*** Working data ***

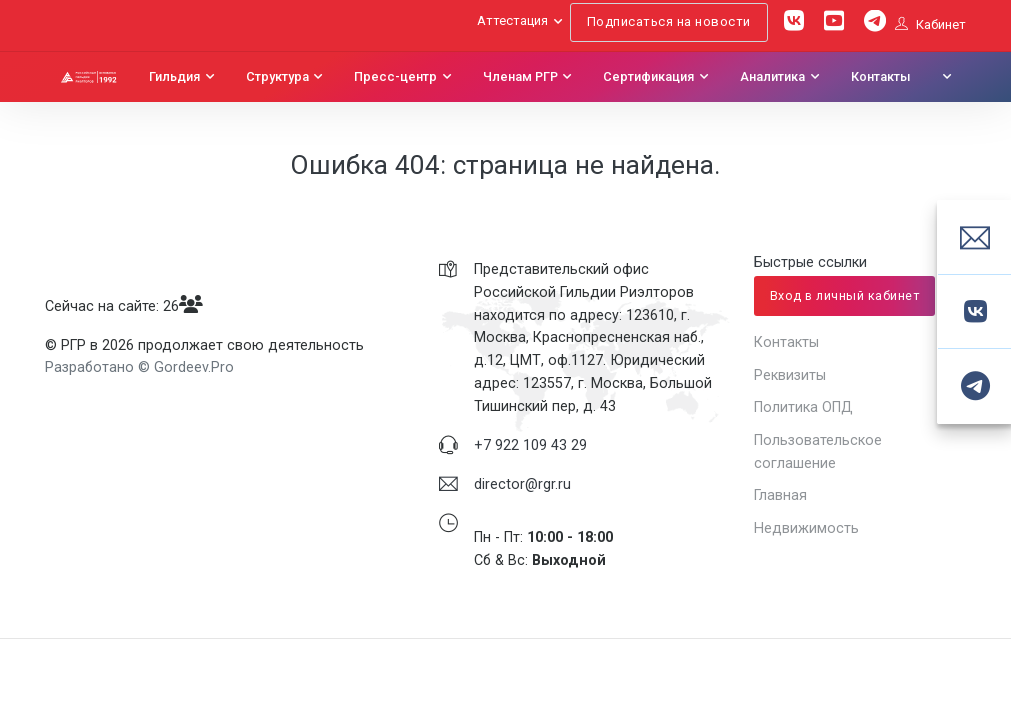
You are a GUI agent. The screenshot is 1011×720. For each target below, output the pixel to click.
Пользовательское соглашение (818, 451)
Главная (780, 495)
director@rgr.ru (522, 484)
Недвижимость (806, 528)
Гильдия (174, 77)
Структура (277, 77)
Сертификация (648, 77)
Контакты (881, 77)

*** End of Working data ***

Work task >> Could you write the entries out again exactly, without their pictures?

Completed exercise >>
You are a GUI agent. The screenshot is 1011×720. For each target below, output the pixel to click.
Пользовательское соглашение (818, 451)
Главная (780, 495)
director@rgr.ru (522, 484)
Недвижимость (806, 528)
Гильдия (174, 77)
Структура (277, 77)
Сертификация (648, 77)
Контакты (881, 77)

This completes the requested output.